Study reveals new AI chip to cut energy use by 70%
AI data centres have become one of the world's fastest-growing energy demands
A new type of AI chip developed at the University of Cambridge operates at switching currents roughly a million times lower than conventional oxide-based memristors, a finding that could reframe how the industry tackles one of its most stubborn problems: runaway energy consumption.
Current AI models involve the constant movement of information back and forth between dedicated storage and computing systems. Each such transfer involves energy consumption, which is becoming increasingly expensive as AI use cases become more and more common across different industries.
According to the International Energy Agency, AI data centres have become one of the world's fastest-growing energy demands. The answer offered by the Cambridge team to this growing problem lies in eliminating data transfers altogether.
Standard memristor devices created as artificial versions of neurone connections use the formation of microscopic filaments in a metal oxide to perform their functions.
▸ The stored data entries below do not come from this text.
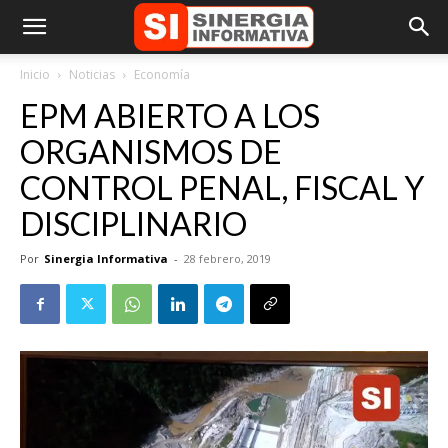
Inicio
Noticias
Economía
EPM ABIERTO A LOS
ORGANISMOS DE
CONTROL PENAL, FISCAL Y
DISCIPLINARIO
Por
Sinergia Informativa
-
28 febrero, 2019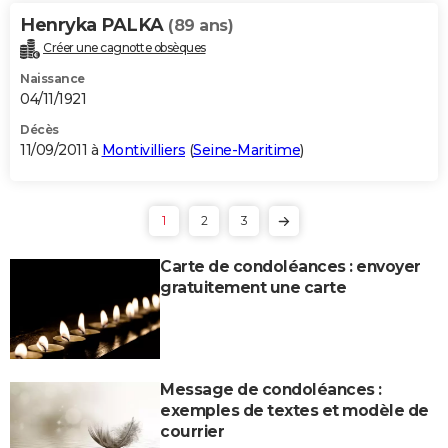
Henryka PALKA
(89 ans)
Créer une cagnotte obsèques
Naissance
04/11/1921
Décès
11/09/2011 à
Montivilliers
(
Seine-Maritime
)
1
2
3
Carte de condoléances : envoyer
gratuitement une carte
Message de condoléances :
exemples de textes et modèle de
courrier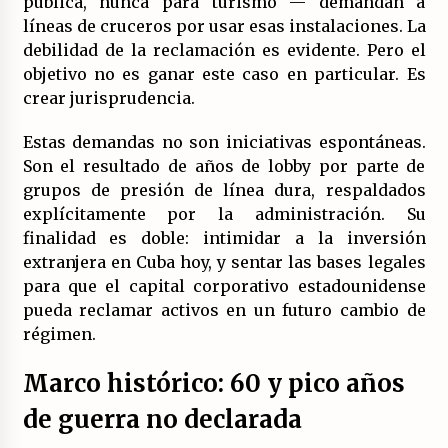
pública, nunca para turismo — demandan a
líneas de cruceros por usar esas instalaciones. La
debilidad de la reclamación es evidente. Pero el
objetivo no es ganar este caso en particular. Es
crear jurisprudencia.
Estas demandas no son iniciativas espontáneas.
Son el resultado de años de lobby por parte de
grupos de presión de línea dura, respaldados
explícitamente por la administración. Su
finalidad es doble: intimidar a la inversión
extranjera en Cuba hoy, y sentar las bases legales
para que el capital corporativo estadounidense
pueda reclamar activos en un futuro cambio de
régimen.
Marco histórico: 60 y pico años
de guerra no declarada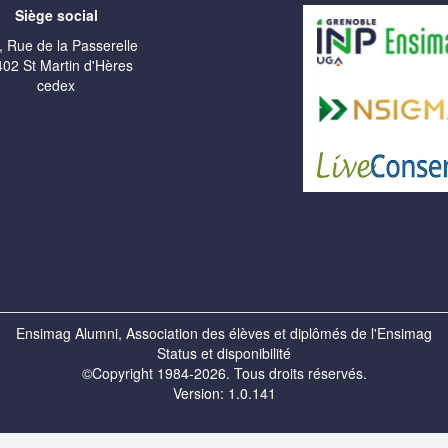
Siège social
, Rue de la Passerelle
02 St Martin d'Hères
cedex
Ensimag Alumni, Association des élèves et diplômés de l'Ensimag
Status et disponibilité
©Copyright 1984-2026. Tous droits réservés.
Version: 1.0.141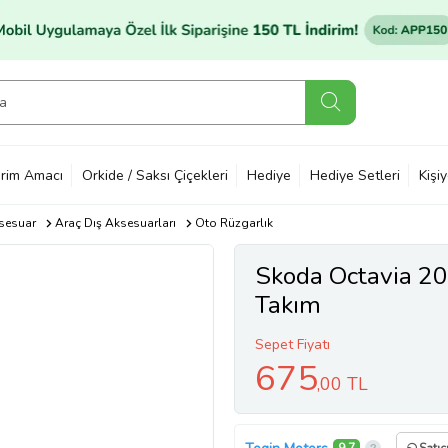
rim Amacı
Orkide / Saksı Çiçekleri
Hediye
Hediye Setleri
Kişi
sesuar
Araç Dış Aksesuarları
Oto Rüzgarlık
Skoda Octavia 20
Takım
Sepet Fiyatı
675
,00 TL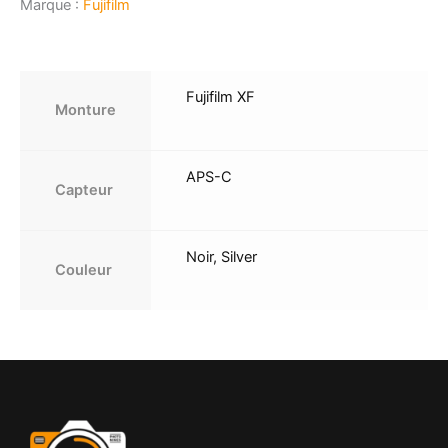
Marque :
Fujifilm
Fujifilm XF
Monture
APS-C
Capteur
Noir, Silver
Couleur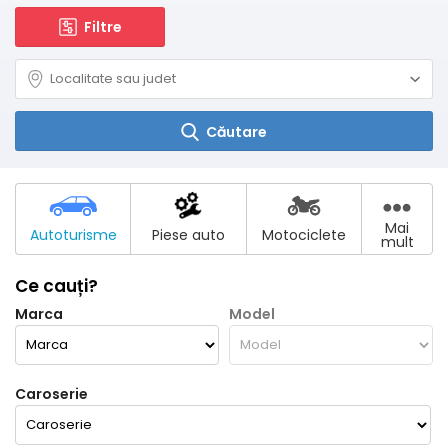
Filtre
Căutare
Mai
Autoturisme
Piese auto
Motociclete
mult
Ce cauți?
Marca
Model
Caroserie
These filaments are highly unpredictable and need very high voltages, limiting the development of such technology.
Dr Babak Bakhit of Cambridge University's Department of Materials Science and Metallurgy, along with his colleagues, came up with a hafnium thin film enriched with strontium and titanium.
Instead of creating a conductive filament, this new technology creates changes by altering the energy barrier at interface layers. "Since our devices operate based on interface switching, we demonstrate excellent cycle-to-cycle and device-to-device uniformity." As stated in Science Advances.
In testing, the devices held stable through tens of thousands of switching cycles and demonstrated spike-timing-dependent plasticity, the biological process by which neurones strengthen or weaken connections based on timing.
That, in turn, is what makes an electronic chip just a storage device and not capable of actually learning anything. The electronic chips are also capable of storing more than a hundred different conductances, something necessary for analogue in-memory computing, which today’s memristor-based devices lack.
The current technology requires temperatures to be about 700°C. This is beyond the reach of current semiconductor technology standards. "We've had thousands of failures before this, and we've been struggling for almost three years before this, but we finally managed to get this temperature," said Bakhit, who is now working on bringing that temperature down.